# Ok I have some more ???



## ScottBly257 (Nov 20, 2011)

Ok so I only know how to run DC very simple does any ony have some photos of the underside of there track so I can get a better idea of what I'm getting into with DCC. Example wires soldered to track, power booster placement and so on. I've looked at the drawings of DCC but all I get is frustrated red and blue squiggly lines don't tell me S#*! 
What does BUS wire mean?
Also if I'm going to get this atlas track if I use the pre made curves do I run wires to each piece or every 2-3 feet? 
Thanks Scott


----------



## xrunner (Jul 29, 2011)

ScottBly257 said:


> Ok so I only know how to run DC very simple does any ony have some photos of the underside of there track so I can get a better idea of what I'm getting into with DCC. Example wires soldered to track, power booster placement and so on. I've looked at the drawings of DCC but all I get is frustrated red and blue squiggly lines don't tell me S#*!


Looking at the underside of a layout with wires isn't going to mean much to you if you can't understand the schematics, it's just going to be a lot of wires that you won't be able to decipher.

You really need to understand basic schematic wiring. I'll try to find a simple web page that explains it for beginning model railroaders.


----------



## kursplat (Dec 8, 2010)

http://dccwiki.com/Tutorial

plus a search here for DCC wiring or some such will yield threads with good info

good luck :thumbsup:


----------



## Big Ed (Jun 16, 2009)

ScottBly257 said:


> Ok so I only know how to run DC very simple does any ony have some photos of the underside of there track so I can get a better idea of what I'm getting into with DCC. Example wires soldered to track, power booster placement and so on. I've looked at the drawings of DCC but all I get is frustrated red and blue squiggly lines don't tell me S#*!
> What does BUS wire mean?
> Also if I'm going to get this atlas track if I use the pre made curves do I run wires to each piece or every 2-3 feet?
> Thanks Scott


DCC, I don't know much about,

A copy and paste for you,
What is a BUS? 
In the DCC system architecture, a BUS  is a subsystem that transfers data or power between DCC components.

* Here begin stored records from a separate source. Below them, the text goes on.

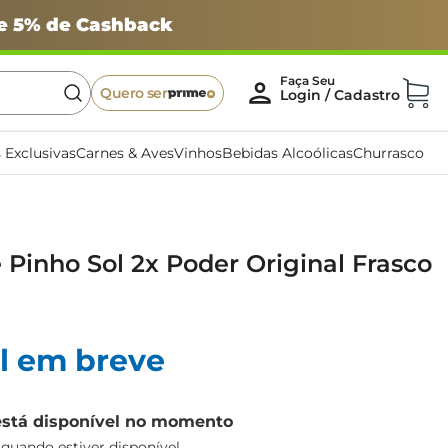
 e 5% de Cashback
Quero ser
 Exclusivas
Carnes & Aves
Vinhos
Bebidas Alcoólicas
Churrasco
 Pinho Sol 2x Poder Original Frasco
l em breve
está disponível no momento
uando estiver disponível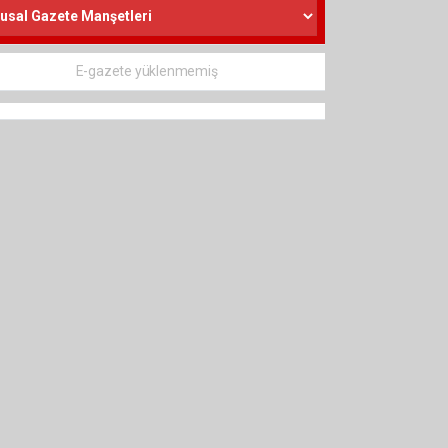
E-gazete yüklenmemiş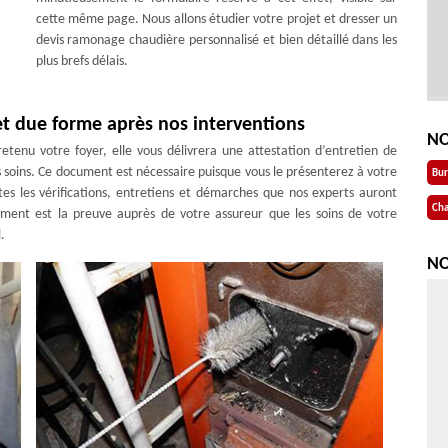
cette même page. Nous allons étudier votre projet et dresser un
devis ramonage chaudière personnalisé et bien détaillé dans les
plus brefs délais.
et due forme après nos interventions
NO
tenu votre foyer, elle vous délivrera une attestation d’entretien de
 soins. Ce document est nécessaire puisque vous le présenterez à votre
Bu
tes les vérifications, entretiens et démarches que nos experts auront
Cha
cument est la preuve auprès de votre assureur que les soins de votre
.
NO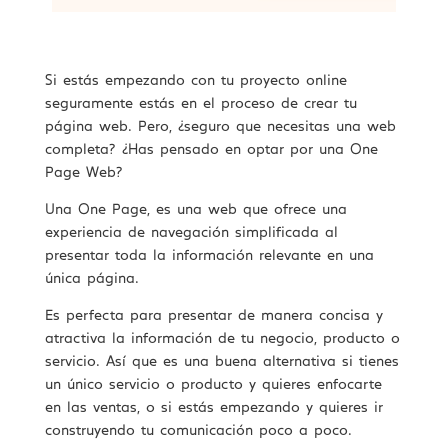
Si estás empezando con tu proyecto online
seguramente estás en el proceso de crear tu
página web. Pero, ¿seguro que necesitas una web
completa? ¿Has pensado en optar por una One
Page Web?
Una One Page, es una web que ofrece una
experiencia de navegación simplificada al
presentar toda la información relevante en una
única página.
Es perfecta para presentar de manera concisa y
atractiva la información de tu negocio, producto o
servicio. Así que es una buena alternativa si tienes
un único servicio o producto y quieres enfocarte
en las ventas, o si estás empezando y quieres ir
construyendo tu comunicación poco a poco.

Unlike a point-to-point connection, a BUS  can logically connect several peripherals over the same set of wires. Each BUS  defines its set of connectors to physically plug devices, cards or cables together.  
 Early computer BUSes were literally parallel electrical BUSes  with multiple connections, but the term is now used for any physical arrangement that provides the same logical functionality as a parallel electrical BUS. 
On our DCC layout, we have a few different BUSes:
1. DCC Signal / Power BUS - this is what powers the track locomotives and sends the DCC signal to the decoders.
2. DCC Command BUS - the network of controllers that control the locos.
3. DCC Feedback BUS - a network of feedback modules that allow you to monitor the location of your locos.
4. DCC Booster BUS - a means to increase the power on your layout by connecting multiple power boosters.
Different DCC systems use different BUS architecture. The image below shows the XpressNET BUS and power feed architecture. LocoNET, used by Digitrax and Fleischmann DCC systems uses a different BUS that combines the Command BUS, Booster BUS and Feedback BUS.

Or, A bus line (leave out the DCC) for me means,
It is a main wire that you can hook into to connect other wire hook ups.
Say you have 50 lights to hook up, you run a bus line and hook up the 50 lights into it.


----------



## cv_acr (Oct 28, 2011)

Basic terminology:

A BUS wire is the main power conduit to supply power to an area.

A FEEDER is the wire that is attached directly to the rail to power it.

The feeder(s) connect to the main bus which connects to the power supply or distribution panel.

These terms apply to any layout wiring, standard DC or DCC.


----------